Role in Neurodegeneration

IL-18 has emerged as a critical mediator in multiple neurodegenerative conditions. In Alzheimer's disease, elevated IL-18 levels correlate with amyloid-beta accumulation and tau pathology, suggesting a role in disease progression. The cytokine promotes neuroinflammation through microglial activation, perpetuating a cycle of amyloid-beta phagocytosis impairment and neuronal dysfunction. In Parkinson's disease, IL-18 contributes to dopaminergic neuron loss through microglial-mediated neuroinflammation and enhancement of pro-inflammatory Th1 responses. Cerebrospinal fluid IL-18 levels show elevation in Parkinson's patients and correlate with disease severity. In amyotrophic lateral sclerosis (ALS), IL-18 participates in motor neuron degeneration both through direct effects and by promoting pro-inflammatory T cell responses. Elevated IL-18 in ALS patients associates with more rapid disease progression and shorter survival. In Huntington's disease, IL-18 amplifies striatal neuroinflammation and excitotoxic mechanisms. The cytokine also plays roles in other neurodegenerative conditions including multiple sclerosis and neuroinflammatory sequelae of traumatic brain injury.

Molecular Mechanisms

IL-18 promotes neurodegeneration through multiple interconnected mechanisms. Microglial IL-18 production is activated by pathogen-associated molecular patterns (PAMPs) and damage-associated molecular patterns (DAMPs) released from degenerating neurons, including amyloid-beta and misfolded proteins. NLRP3 inflammasome activation, which processes pro-IL-18 to mature IL-18, is triggered by these neuronal danger signals. Mature IL-18 then acts on neighboring microglia and infiltrating immune cells, amplifying pro-inflammatory cytokine production including TNF-α, IL-1β, and IL-6. These cytokines directly damage neuronal integrity through NMDA receptor overstimulation, oxidative stress generation, and mitochondrial dysfunction. IL-18 also promotes Th1 differentiation of infiltrating T cells, perpetuating CNS neuroinflammation through IFN-γ production. In certain contexts, IL-18 suppresses regulatory T cells and anti-inflammatory responses, shifting the immune balance toward neurodestructive pathways.

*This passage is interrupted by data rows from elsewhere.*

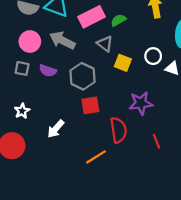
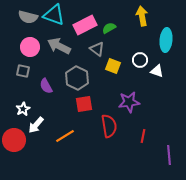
purple semicircle: (48, 71) -> (46, 86), moved, turned 42
white arrow: (56, 129) -> (36, 125), moved
red line: (157, 141) -> (143, 136), turned 32
orange line: (96, 157) -> (65, 136), moved

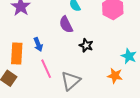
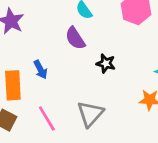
pink line: (46, 69) -> (47, 118), moved

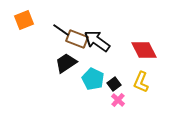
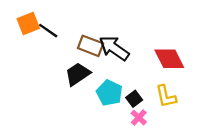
black line: (61, 30) -> (48, 31), moved
yellow L-shape: (141, 82) -> (166, 96), turned -35

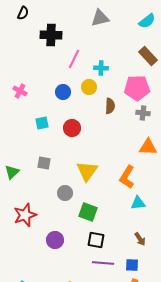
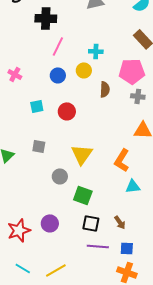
pink line: (74, 59) -> (58, 46), moved
red star: (25, 215) -> (19, 230), moved
brown arrow: (140, 239) -> (120, 222), moved

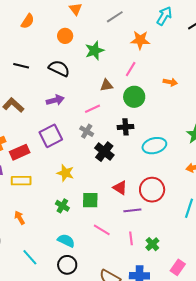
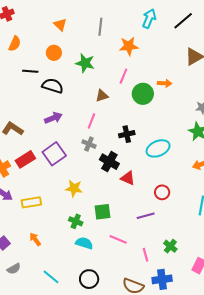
gray line: (115, 17) -> (100, 27), turned -42
green star: (95, 51) -> (85, 63), turned -30
black line: (21, 66) -> (30, 71), moved
green circle: (134, 97) -> (143, 94), moved
pink line: (92, 109) -> (91, 121), turned -35
red rectangle: (20, 152) -> (25, 159), moved
red triangle: (120, 188) -> (128, 178), moved
red circle: (152, 190) -> (162, 192), size x0.6
pink line: (131, 238) -> (145, 255), moved
cyan semicircle: (66, 241) -> (84, 243), moved

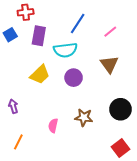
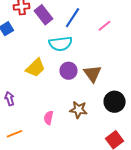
purple rectangle: (39, 36) -> (44, 15), moved, turned -48
brown triangle: (109, 64) -> (93, 74), moved
orange line: (18, 142) -> (15, 134), turned 42

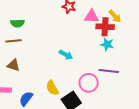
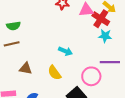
red cross: (105, 27) -> (101, 19), turned 36
brown triangle: (13, 65) -> (26, 68), moved
yellow semicircle: (52, 88) -> (54, 73), moved

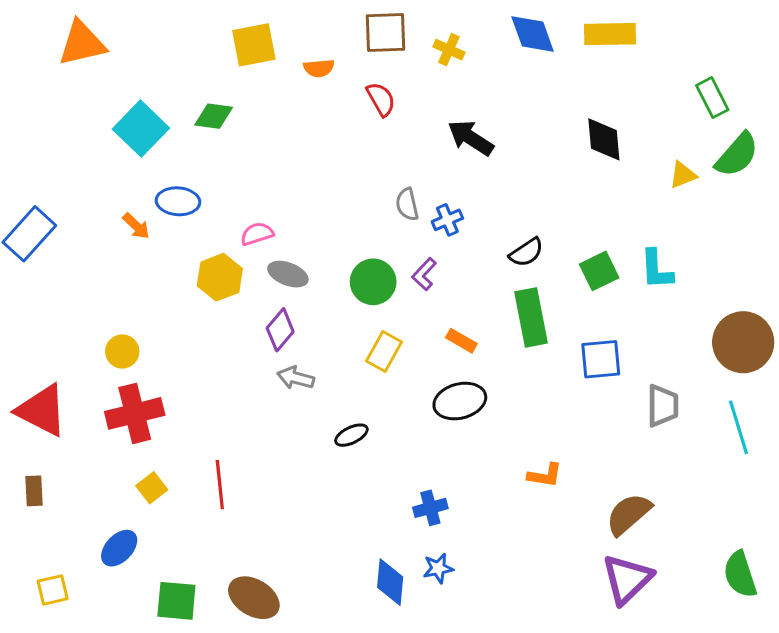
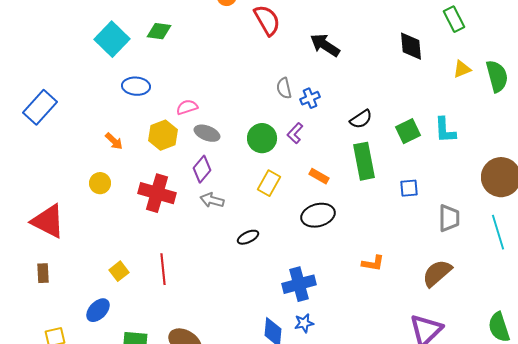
green rectangle: (712, 98) -> (454, 19), moved
red semicircle: (381, 99) -> (267, 20), size x1.4
green semicircle: (737, 155) -> (497, 76), moved, turned -56
orange arrow: (136, 226) -> (114, 141), moved
blue square: (601, 359) -> (409, 188), size x0.7
red cross: (135, 413) -> (157, 193), moved, turned 30
blue cross: (430, 508) -> (299, 284), size x1.5
brown semicircle: (629, 514) -> (437, 273), moved

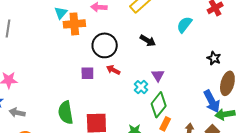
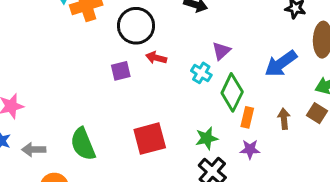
purple triangle: (158, 75) -> (221, 51), turned 32
blue arrow: (212, 101) -> (281, 64), moved, turned 95
green semicircle: (66, 113) -> (83, 144), moved

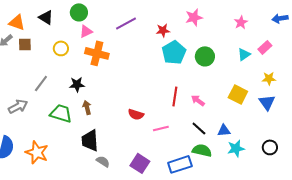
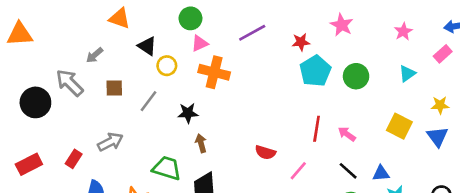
black triangle: (46, 17) -> (147, 46), moved
pink star: (194, 17) -> (342, 25), turned -30
orange triangle: (17, 22) -> (120, 18), moved
brown square: (25, 44) -> (114, 88), moved
pink rectangle: (265, 47) -> (443, 54), moved
gray line: (41, 83) -> (148, 101), moved
green trapezoid: (61, 113) -> (167, 168), moved
pink line: (161, 128) -> (298, 171), turned -35

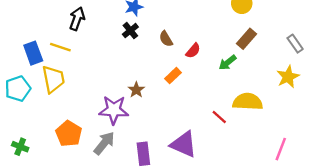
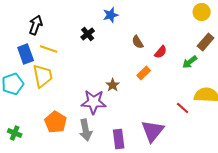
black arrow: (77, 19) -> (36, 25), moved
black cross: (130, 31) -> (88, 34), moved
gray arrow: (104, 143) -> (86, 130), turned 130
purple triangle: (184, 144) -> (153, 131), turned 45

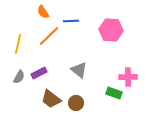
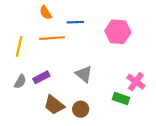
orange line: (49, 36) -> (52, 38), turned 40
pink cross: (128, 77) -> (136, 82), turned 36

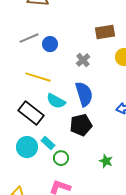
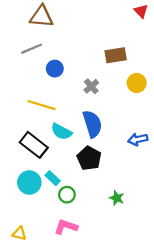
gray line: (29, 38) -> (32, 49), moved
black pentagon: (81, 125) -> (89, 158), turned -30

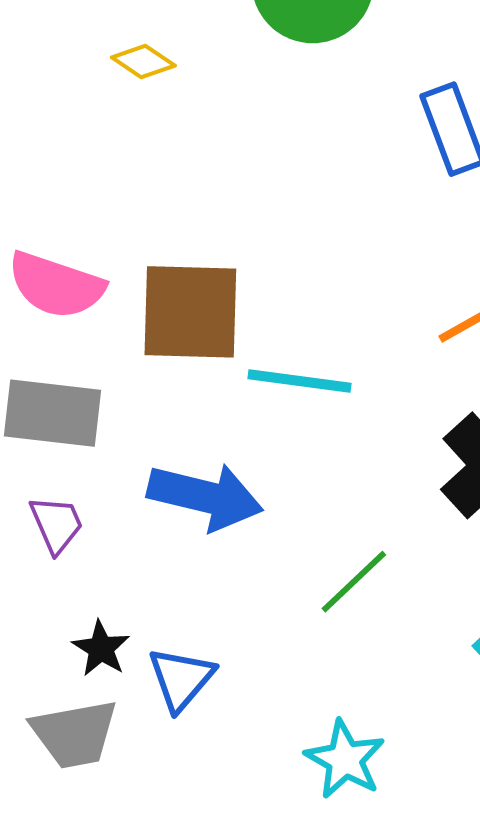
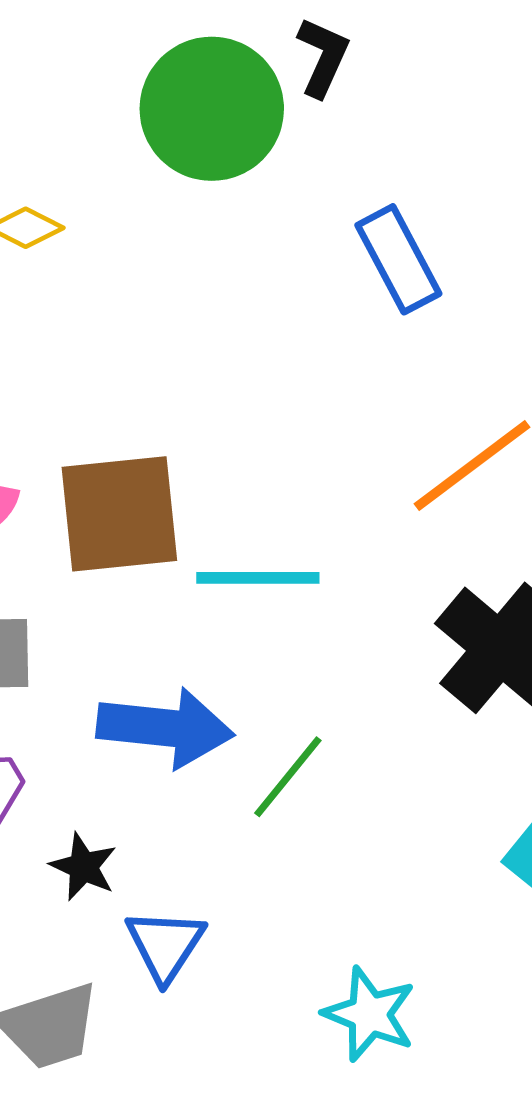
green line: (354, 582) -> (288, 777), moved
black star: (101, 649) -> (83, 867), moved

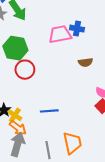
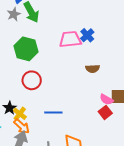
blue cross: (77, 29) -> (87, 35), turned 32
red circle: (25, 70) -> (32, 80), moved

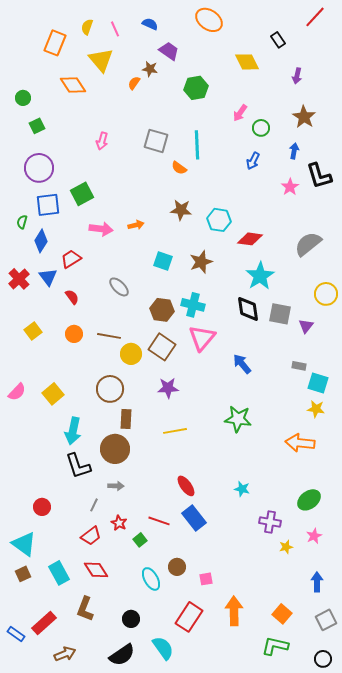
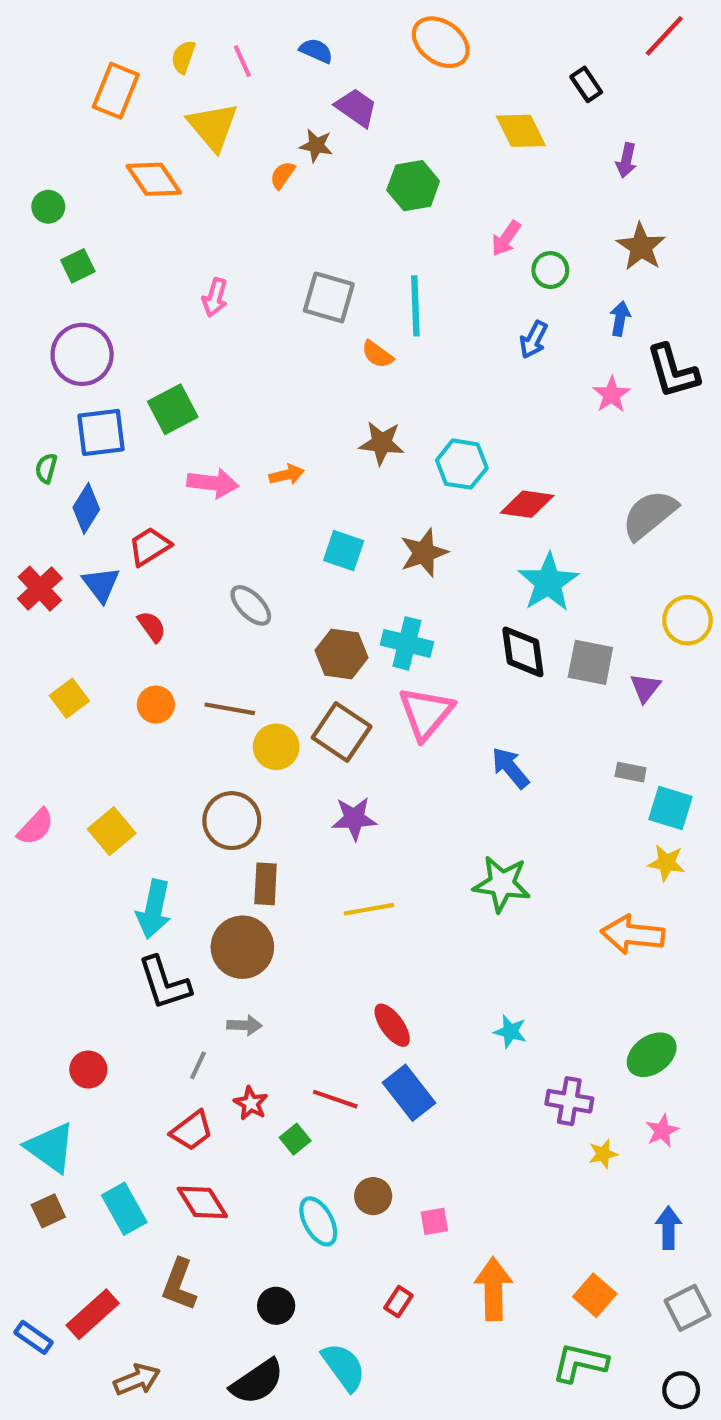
red rectangle: (189, 617) -> (398, 1302), size x0.5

Clinical and Research Significance

IL-18 serves as a biomarker for neuroinflammatory status in multiple neurodegenerative diseases. Cerebrospinal fluid and serum IL-18 levels are increasingly recognized as correlates of disease activity and progression. Therapeutic targeting of IL-18 through neutralizing antibodies, IL-18 binding protein administration, or inflammasome inhibition represents an emerging treatment strategy. Several experimental studies demonstrate that IL-18 neutralization or genetic deletion reduces neuropathology and behavioral deficits in animal models of neurodegeneration. Clinical trials investigating IL-18 antagonism are underway for select conditions.